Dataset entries
*-*-*

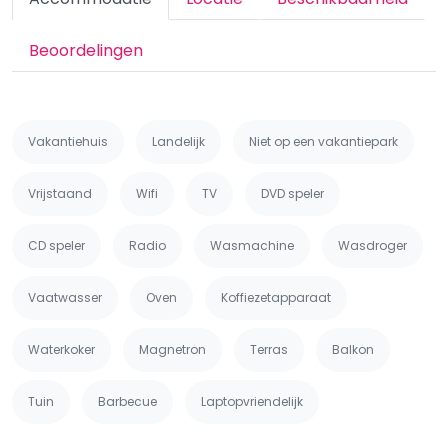
Beoordelingen
Vakantiehuis
Landelijk
Niet op een vakantiepark
Vrijstaand
Wifi
TV
DVD speler
CD speler
Radio
Wasmachine
Wasdroger
Vaatwasser
Oven
Koffiezetapparaat
Waterkoker
Magnetron
Terras
Balkon
Tuin
Barbecue
Laptopvriendelijk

*-*-*

* _What you will do_
An exact copy of the entries, minus the pictures, is what's needed here.

* _Your response_
Beoordelingen
Vakantiehuis
Landelijk
Niet op een vakantiepark
Vrijstaand
Wifi
TV
DVD speler
CD speler
Radio
Wasmachine
Wasdroger
Vaatwasser
Oven
Koffiezetapparaat
Waterkoker
Magnetron
Terras
Balkon
Tuin
Barbecue
Laptopvriendelijk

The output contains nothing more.